Hamied followed Mahatma Gandhi's Indian nationalism and denounced communal politics advocated by the All India Muslim League (AIML). In 1937, he ran in Legislative Council Elections against an AIML politician in the constituency of Muhammad Ali Jinnah, who subsequently disparaged him, stating “Young man, why are you contesting the election? No one knows you in Bombay and who is going to vote for you. It is better that you withdraw.” Backed by Zakir Husain, Khwaja Abdul Hamied was victorious in the election. He stated: “As I had opposed the Muslim League candidate and won the election, everyone called me a great Nationalist Muslim. I said that I was an Indian and there was no question of being a Nationalist, an Indian was an Indian and belonged to the Nation….. Every Indian belongs to India and is, therefore, a Nationalist.” Khwaja Abdul Hamied felt that Muhammad Ali Jinnah's views "represented a minority view among Indian Muslims".

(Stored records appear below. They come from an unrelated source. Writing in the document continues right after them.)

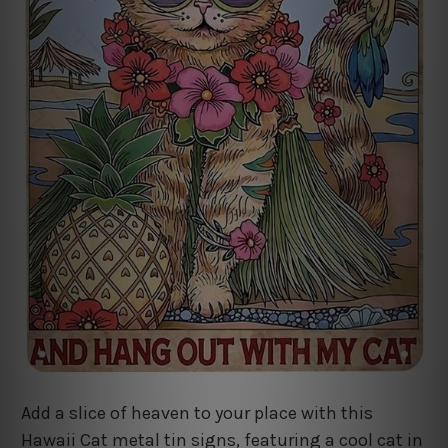
Add a slice of heaven to your place with this
Hawaii Cat metal tin signs, featuring a cool cat in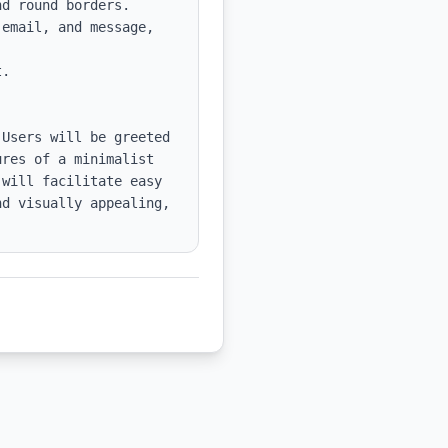
d round borders.

email, and message, 
.

Users will be greeted 
res of a minimalist 
will facilitate easy 
d visually appealing, 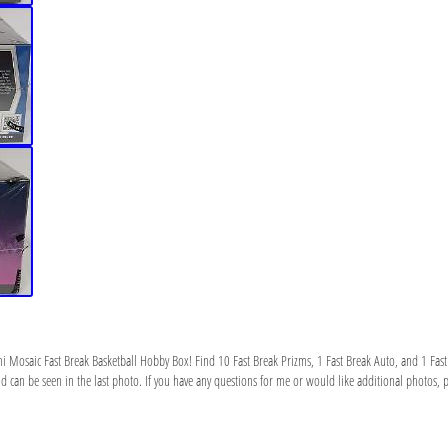
ni Mosaic Fast Break Basketball Hobby Box! Find 10 Fast Break Prizms, 1 Fast Break Auto, and 1 Fast
can be seen in the last photo. If you have any questions for me or would like additional photos, ple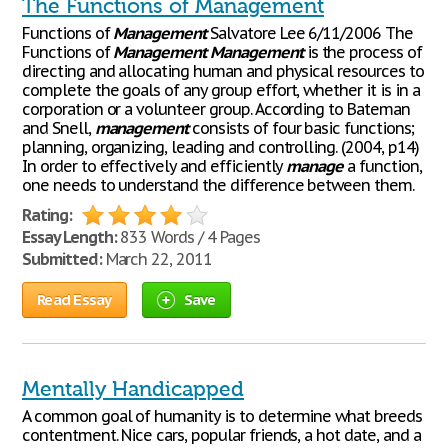
The Functions of Management
Functions of
Management
Salvatore Lee 6/11/2006 The
Functions of
Management
Management
is the process of
directing and allocating human and physical resources to
complete the goals of any group effort, whether it is in a
corporation or a volunteer group. According to Bateman
and Snell,
management
consists of four basic functions;
planning, organizing, leading and controlling. (2004, p14)
In order to effectively and efficiently
manage
a function,
one needs to understand the difference between them.
Rating:
Essay Length:
833 Words / 4 Pages
Submitted:
March 22, 2011
Read Essay
Save
Mentally Handicapped
A common goal of humanity is to determine what breeds
contentment. Nice cars, popular friends, a hot date, and a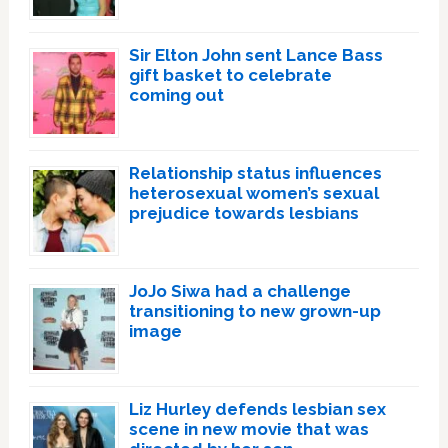
Sir Elton John sent Lance Bass
gift basket to celebrate
coming out
Relationship status influences
heterosexual women’s sexual
prejudice towards lesbians
JoJo Siwa had a challenge
transitioning to new grown-up
image
Liz Hurley defends lesbian sex
scene in new movie that was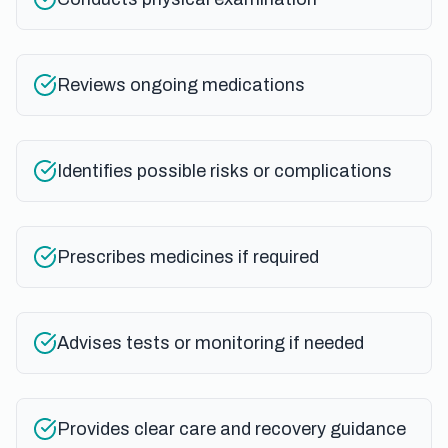
Reviews ongoing medications
Identifies possible risks or complications
Prescribes medicines if required
Advises tests or monitoring if needed
Provides clear care and recovery guidance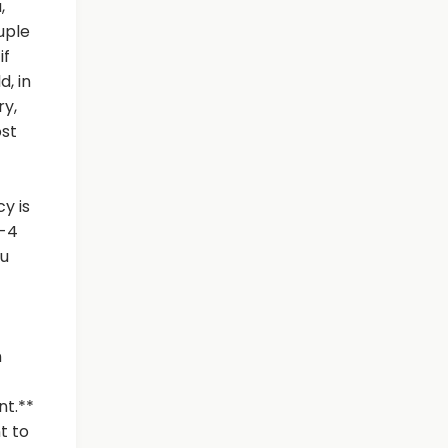
,
uple
if
d, in
ry,
ost
y is
2-4
ou
n
nt.**
t to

Khwaja Abdul Hamied was against the idea of separate electorates based on the religious faith of an individual, declaring that they were an evil manifestation of divisive communalism. He was a major opponent of the partition of India. In fact, when the partition of India was accepted by the British, he recommended "an armed struggle against the Muslim League to keep India united":

If the Congress would have prepared their plan, which they never did, and submitted it to the British Cabinet irrespective of the fact whether Mr. Jinnah or the Muslim League agrees to it or not, we could have forced the issue on the British Cabinet to accept that plan leaving it to ourselves to see whether the Muslim League agrees to it or not. If they do not, then the only alternative is a civil war. We should not be afraid of such a situation. History proves that this kind of civil war, at the time when power is given to the people of a country, is inevitable.

In a meeting with Sardar Vallabhbhai Patel, Khwaja Abdul Hamied stated that the partition of India should not occur in the absence of a plebiscite, holding that "if people were told that those who vote for Pakistan had to go to that country then nobody would vote for the partition."